Wednesday, December 14, 2005

READER RESPONSE -- So who really is delusional?

Posted by Craig Westover | 10:14 AM |  

In a quick response to my column in today's Pioneer Press, comes this season's greeting --

After teaching a couple years long ago and having two boys in public schools here in St. Paul, I know the problem with falling scores, parents. Yes, for every one parent actively involved with their child’s education there are ten that are not. It is easy for a parent to show up at one meeting and complain, it is hard sitting down every night to see what your child is doing in school. It is hard to turn the TV, Gameboy or whatever off and make your child do the homework or read a book.
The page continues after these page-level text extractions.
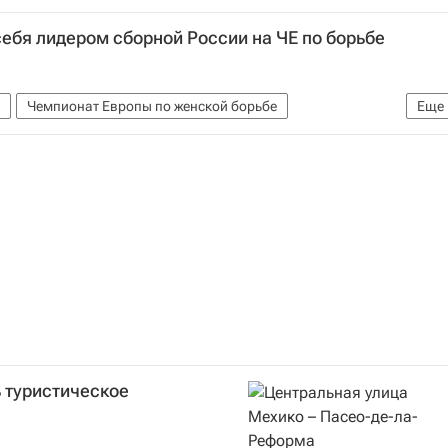
нт Кипра
Правительство Кипра
Еврогруппа
ебя лидером сборной России на ЧЕ по борьбе
нков
Россия
Чемпионат Европы по женской борьбе
Еще
 туристическое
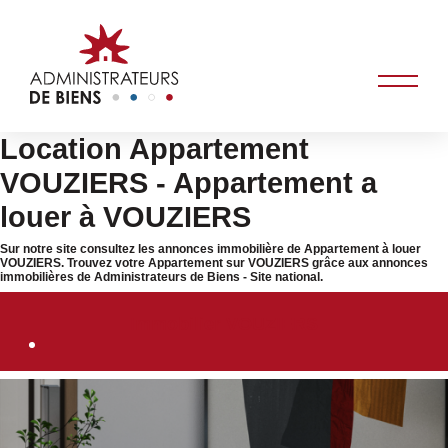
Location Appartement
VOUZIERS - Appartement a
louer à VOUZIERS
Sur notre site consultez les annonces immobilière de Appartement à louer
VOUZIERS. Trouvez votre Appartement sur VOUZIERS grâce aux annonces
immobilières de Administrateurs de Biens - Site national.
Immobilier VOUZIERS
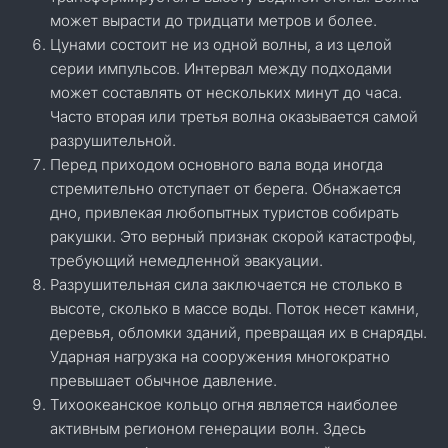
может вырасти до тридцати метров и более.
Цунами состоит не из одной волны, а из целой
серии импульсов. Интервал между подходами
может составлять от нескольких минут до часа.
Часто вторая или третья волна оказывается самой
разрушительной.
Перед приходом основного вала вода иногда
стремительно отступает от берега. Обнажается
дно, привлекая любопытных туристов собирать
ракушки. Это верный признак скорой катастрофы,
требующий немедленной эвакуации.
Разрушительная сила заключается не столько в
высоте, сколько в массе воды. Поток несет камни,
деревья, обломки зданий, превращая их в снаряды.
Ударная нагрузка на сооружения многократно
превышает обычное давление.
Тихоокеанское кольцо огня является наиболее
активным регионом генерации волн. Здесь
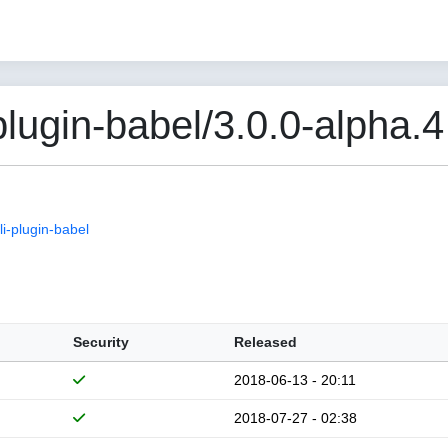
ugin-babel/3.0.0-alpha.4
i-plugin-babel
Security
Released
2018-06-13 - 20:11
2018-07-27 - 02:38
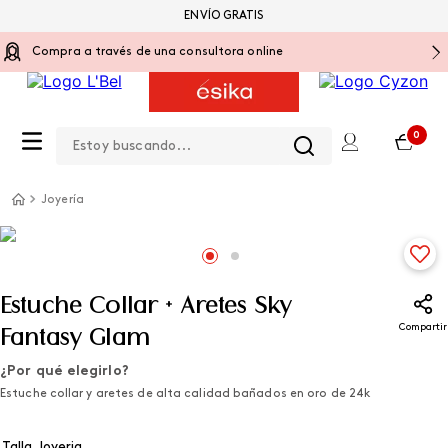
ENVÍO GRATIS
Compra a través de una consultora online
Estoy buscando...
0
Joyería
Estuche Collar + Aretes Sky
Compartir
Fantasy Glam
¿Por qué elegirlo?
Estuche collar y aretes de alta calidad bañados en oro de 24k
Talla Joyeria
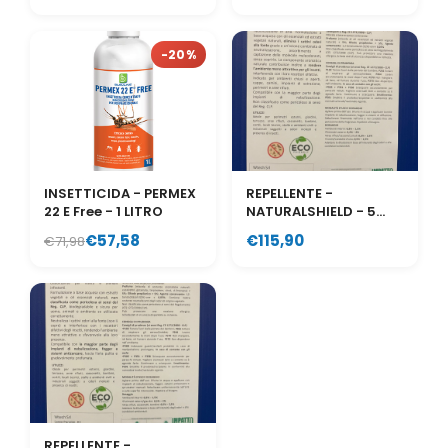
-20%
INSETTICIDA - PERMEX
REPELLENTE -
22 E Free - 1 LITRO
NATURALSHIELD - 5
LITRI
€57,58
€115,90
€71,98
REPELLENTE -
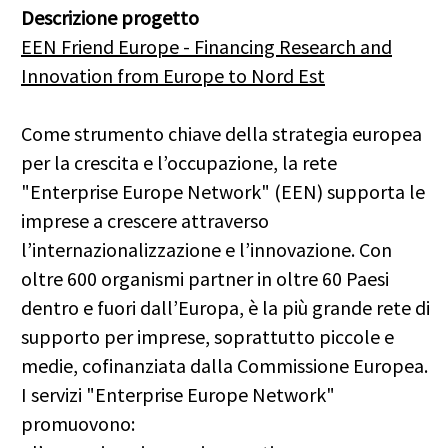
Descrizione progetto
EEN Friend Europe - Financing Research and
Innovation from Europe to Nord Est
Come strumento chiave della strategia europea
per la crescita e l’occupazione, la rete
"Enterprise Europe Network" (EEN) supporta le
imprese a crescere attraverso
l’internazionalizzazione e l’innovazione. Con
oltre 600 organismi partner in oltre 60 Paesi
dentro e fuori dall’Europa, è la più grande rete di
supporto per imprese, soprattutto piccole e
medie, cofinanziata dalla Commissione Europea.
I servizi "Enterprise Europe Network"
promuovono:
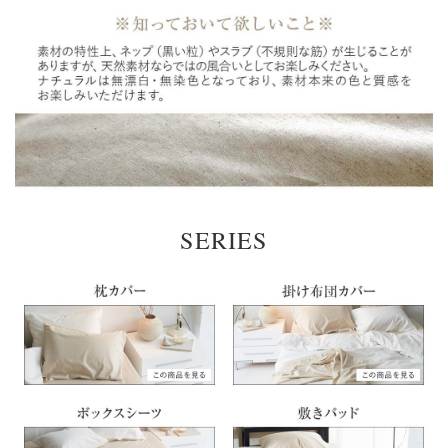
SERIES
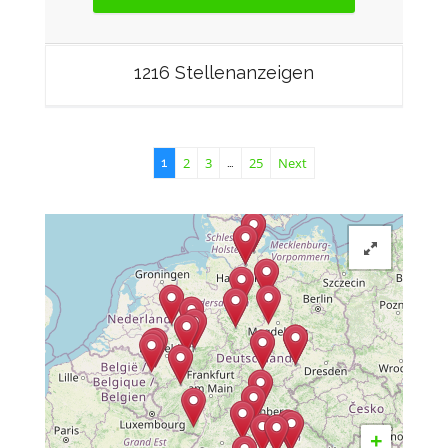
1216 Stellenanzeigen
2
3
25
Next
1
…
+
A teacher in middle school on up has your child for maybe fifty minutes along with 30-40 other children a day, do the math for how much attention can be given to any one student. I found in a discussion about education with my colleagues at work that the voucher proponents spent less time with their children than the public school proponents. So long as parents rant and rave about their "schools" and fail to even moderately follow their children’s DAILY progress schools will do poorly. Parents are responsible for seeing their children do their work and they have a responsibility to the community's children to financially support our schools.

Also wake up and smell the coffee, it is easy for a family making $100,000 to be involved but by a large margin they are not involved, so how does a family of long hours and modest means have the luxury of time and money? Social and economic ills effect education despite the belief by the public school bashers, but the same bashers are most likely clueless to their own children’s education because they care more about their money than they truly do about their children's education. So who really is delusional?
My response --

What you seem to saying is that because parents aren't involved in their children's education, public schools face a hopeless situation. Social and economic ills make it impossible for schools to do their jobs.

Although your contention flies in the face of numerous studies that have identified excellent schools -- both private and public -- that do improve performance of students in some of the most economically deprived districts in the country (how do they manage to do it?), I’ll accept for the sake of argument that everything you say is true. My question is then -- why should we continue to sink millions of tax dollars into a system that you are admitting cannot do the job?

Why have programs like Q-Comp if more effective teachers won’t make any difference given poor parenting and social and economic ills? Why, if your defeatist attitude (which I have yet to see in any private school I’ve visited) is the prevalent public education attitude, wouldn’t a system that really cared about kids support vouchers and allow families to search out better educational opportunities for their children? Why trap families that are interested in their children’s education in a system that can’t educate them?

As noted before, why can some schools make it work in conditions far worse than average while others can only place blame on parents, economics and social ills as the reason they don’t succeed?